A 61-seat coalition is unlikely simply because of the instability of the parties in general; Sharon probably wants a strong coalition that can withstand a few dissident members (despite the plethora of Israeli parties, party discipline is relatively low). This suggests a policy-based coalition involving the larger parties, to reduce the number of parties involved and the risk.
The “ideal” coalition for this task would be the widely-mooted Likud + Labor + Shinui coalition, which with 72 seats is the largest possible three-party coalition (and which might accrete some additional members from the smaller parties). However, widespread reports that Labor is not willing to join a Likud coalition leave only a Likud + Shinui + Shas three-party coalition, with a more tenuous 64 seats and serious policy differences (Shinui's support is attributed to opposition to excessive patronage to the ultra-Orthodox; Shas is the largest ultra-Orthodox party). Therefore, other possibilities may be considered:
One option would be a minority coalition, with Likud + Shinui in the government but with investiture support from Labor. This could allow Labor to keep its promise to stay out of a coalition without necessitating a new election (or a more right-wing coalition).
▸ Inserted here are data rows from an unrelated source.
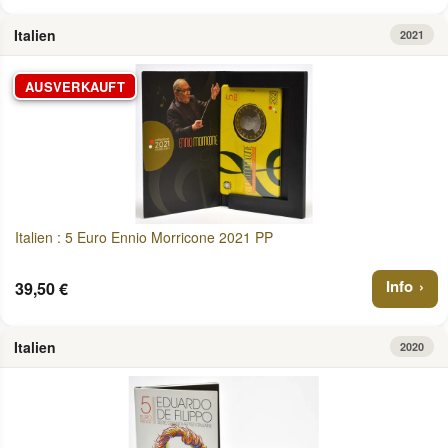
Italien
2021
AUSVERKAUFT
Italien : 5 Euro Ennio Morricone 2021 PP
Info
39,50 €
Italien
2020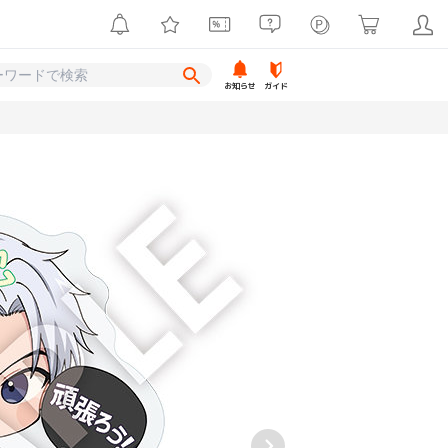
お知らせ
ガイド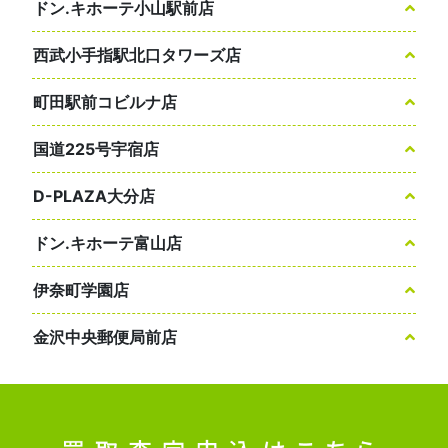
ドン.キホーテ小山駅前店
西武小手指駅北口タワーズ店
町田駅前コビルナ店
国道225号宇宿店
D-PLAZA大分店
ドン.キホーテ富山店
伊奈町学園店
金沢中央郵便局前店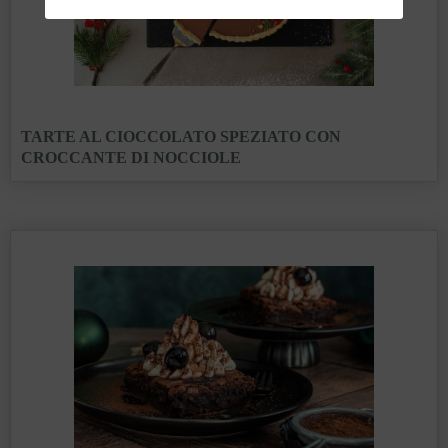
TARTE AL CIOCCOLATO SPEZIATO CON
CROCCANTE DI NOCCIOLE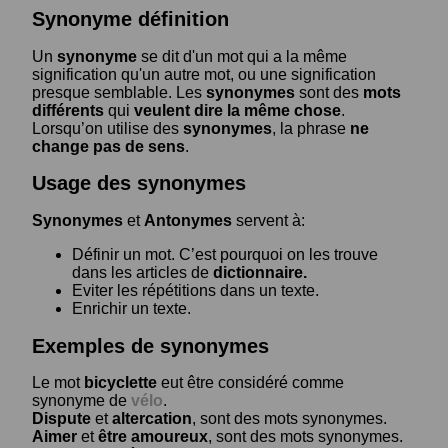
Synonyme définition
Un
synonyme
se dit d'un mot qui a la même
signification qu'un autre mot, ou une signification
presque semblable. Les
synonymes
sont des
mots
différents
qui
veulent dire la même chose
.
Lorsqu’on utilise des
synonymes
, la phrase
ne
change pas de sens
.
Usage des synonymes
Synonymes
et
Antonymes
servent à:
Définir un mot. C’est pourquoi on les trouve
dans les articles de
dictionnaire.
Eviter les répétitions dans un texte.
Enrichir un texte.
Exemples de synonymes
Le mot
bicyclette
eut être considéré comme
synonyme de
vélo
.
Dispute
et
altercation
, sont des mots synonymes.
Aimer
et
être amoureux
, sont des mots synonymes.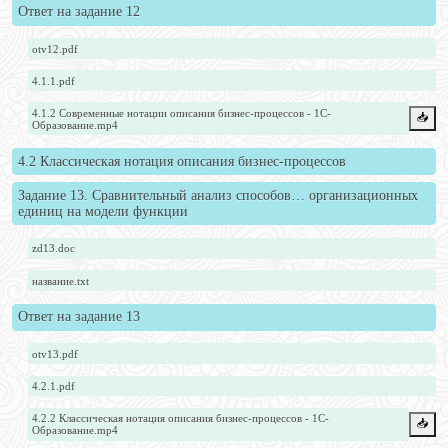
Ответ на задание 12
otv12.pdf
4.1.1.pdf
4.1.2 Современные нотации описания бизнес-процессов - 1С-
📥️
Образование.mp4
4.2 Классическая нотация описания бизнес-процессов
Задание 13. Сравнительный анализ способов… организационных
единиц на модели функции
zd13.doc
название.txt
Ответ на задание 13
otv13.pdf
4.2.1.pdf
4.2.2 Классическая нотация описания бизнес-процессов - 1С-
📥️
Образование.mp4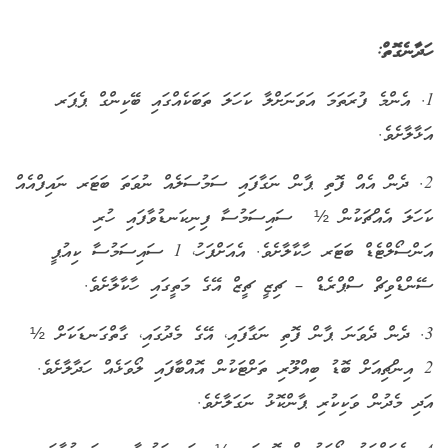
ހަދާނެގޮތް:
1. އެންމެ ފުރަތަމަ އަވަނަށްލާ ކަހަލަ ތަބަކެއްގައި ބޭކިންގް ޕެޕަރ
އަޅާލާށެވެ.
2. ދެން އެއް ފޮތި ޕާން ނަގާފައި ސަމުސަލެއް ނުވަތަ ބަޓަރ ނައިފްއެއް
ކަހަލަ އެއްޗަކުން ½ ސައިސަމުސާ ފިނިކަނޑުވާފައި ހުރި
އަންސޯލްޓެޑް ބަޓަރ ހާކާލާށެވެ. އެއަށްފަހު، 1 ސައިސަމުސާ ކިއުޕީ
ސޭންޑްވިޗް ސްޕްރެޑް – ޗިޒީ ޗީޒް އޭގެ މަތީގައި ހާކާލާށެވެ.
3. ދެން ދެވަނަ ޕާން ފޮތި ނަގާފައި، އޭގެ މެދުގައި، ގާތްގަނޑަކަށް ½
2 އިންޗިއަށް ބޮޑު ބިއްލޫރި ތަށްޓަކުން އޮއްބާފައި ލޯވަޅެއް ހަދާލާށެވެ.
އަދި މެދުން ވަކިކުރި ޕާންކޮޅު ނަގަލާށެވެ.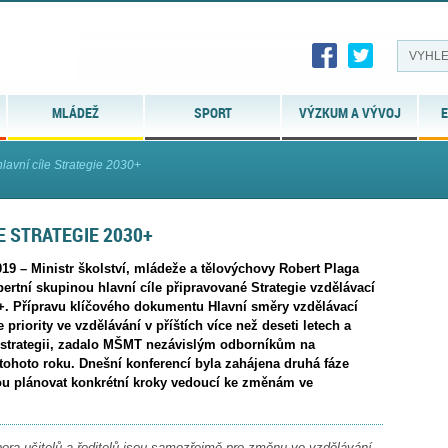
MLÁDEŽ
SPORT
VÝZKUM A VÝVOJ
E
 hlavní cíle Strategie 2030+
E STRATEGIE 2030+
019 – Ministr školství, mládeže a tělovýchovy Robert Plaga
pertní skupinou hlavní cíle připravované Strategie vzdělávací
0+. Přípravu klíčového dokumentu Hlavní směry vzdělávací
je priority ve vzdělávání v příštích více než deseti letech a
strategii, zadalo MŠMT nezávislým odborníkům na
tohoto roku. Dnešní konferencí byla zahájena druhá fáze
ou plánovat konkrétní kroky vedoucí ke změnám ve
ora učitelů a ředitelů jsou samozřejmě pro změnu ve vzdělávání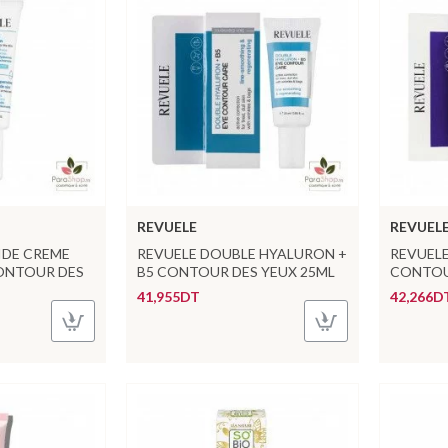
REVUELE
REVUEL
IDE CREME
REVUELE DOUBLE HYALURON +
REVUELE
ONTOUR DES
B5 CONTOUR DES YEUX 25ML
CONTOU
41,955DT
42,266D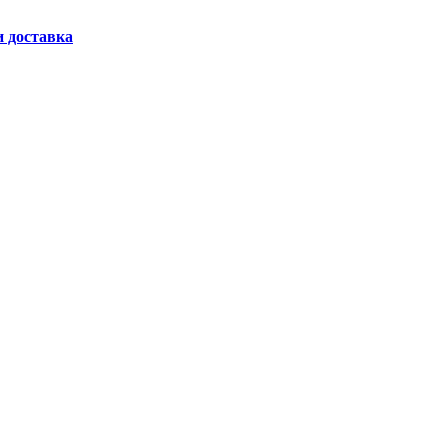
и доставка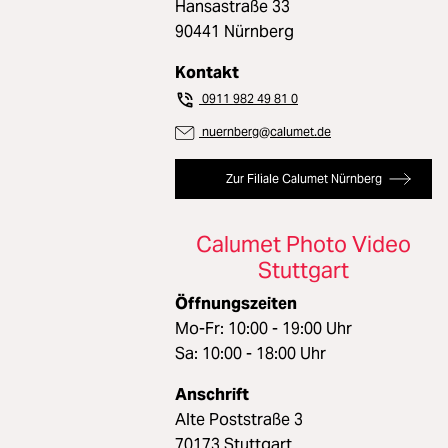
Hansastraße 33
90441 Nürnberg
Kontakt
0911 982 49 81 0
nuernberg@calumet.de
Zur Filiale Calumet Nürnberg
Calumet Photo Video
Stuttgart
Öffnungszeiten
Mo-Fr: 10:00 - 19:00 Uhr
Sa: 10:00 - 18:00 Uhr
Anschrift
Alte Poststraße 3
70173 Stuttgart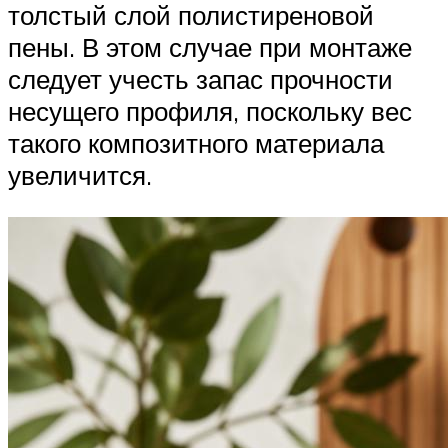
толстый слой полистиреновой
пены. В этом случае при монтаже
следует учесть запас прочности
несущего профиля, поскольку вес
такого композитного материала
увеличится.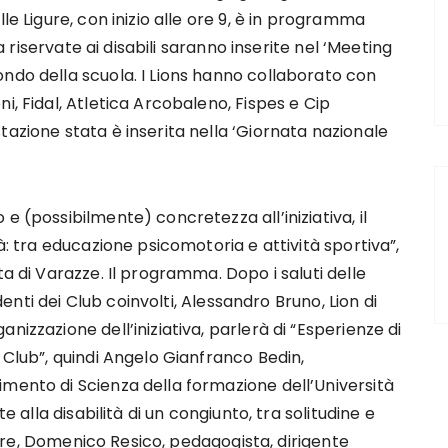
le Ligure, con inizio alle ore 9, è in programma
ca riservate ai disabili saranno inserite nel ‘Meeting
ndo della scuola. I Lions hanno collaborato con
i, Fidal, Atletica Arcobaleno, Fispes e Cip
tazione stata è inserita nella ‘Giornata nazionale
e (possibilmente) concretezza all’iniziativa, il
à: tra educazione psicomotoria e attività sportiva”,
ta di Varazze. Il programma. Dopo i saluti delle
identi dei Club coinvolti, Alessandro Bruno, Lion di
nizzazione dell’iniziativa, parlerà di “Esperienze di
 Club”, quindi Angelo Gianfranco Bedin,
mento di Scienza della formazione dell’Università
e alla disabilità di un congiunto, tra solitudine e
eguire, Domenico Resico, pedagogista, dirigente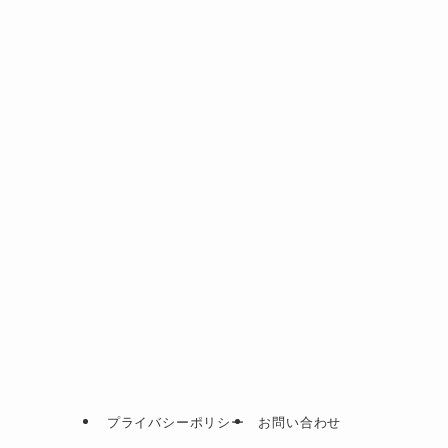
プライバシーポリシー
お問い合わせ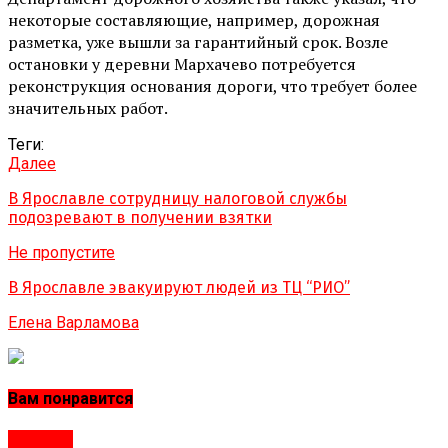
некоторые составляющие, например, дорожная
разметка, уже вышли за гарантийный срок. Возле
остановки у деревни Мархачево потребуется
реконструкция основания дороги, что требует более
значительных работ.
Теги:
Далее
В Ярославле сотрудницу налоговой службы
подозревают в получении взятки
Не пропустите
В Ярославле эвакуируют людей из ТЦ “РИО”
Елена Варламова
Вам понравится
#Город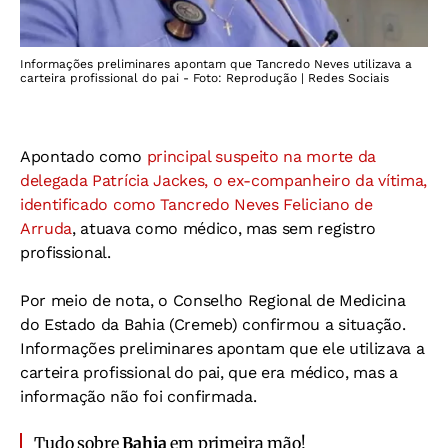
Informações preliminares apontam que Tancredo Neves utilizava a
carteira profissional do pai - Foto: Reprodução | Redes Sociais
Apontado como
principal suspeito na morte da
delegada Patrícia Jackes, o ex-companheiro da vítima,
identificado como Tancredo Neves Feliciano de
Arruda
, atuava como médico, mas sem registro
profissional.
Por meio de nota, o Conselho Regional de Medicina
do Estado da Bahia (Cremeb) confirmou a situação.
Informações preliminares apontam que ele utilizava a
carteira profissional do pai, que era médico, mas a
informação não foi confirmada.
Tudo sobre
Bahia
em primeira mão!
Likud + Shinui + Yisrael Ba'aliya, with support from some defectors from Labor.
Likud and Shinui could cobble together a coalition with some of the religious parties (with or without Meretz). Alisa suggests that Shinui is fairly open to working with most of the religious parties, barring Shas.
Finally, Likud could fail to form a government, presumably leaving Labor, Shinui, and Meretz to try to cobble together a coalition involving the Arab parties and the Am Ehad (One Nation).
The bottom line: throw the coalition theories out the window when it comes to Israel — at least until they get a sensible threshold on the books.
Ha'aretz has a page with some charts showing some possible alternatives (thanks to The Talking Dog for the link).
Noah Millman, Michael Pine, JB Armstrong, and SharkBlog have some interesting coverage as well.
My theory: Likud + Shinui + Yisrael Ba'aliya + NRP, with either a lot of Labor defectors (probably to Shinui or a new group) or a new Labor leadership.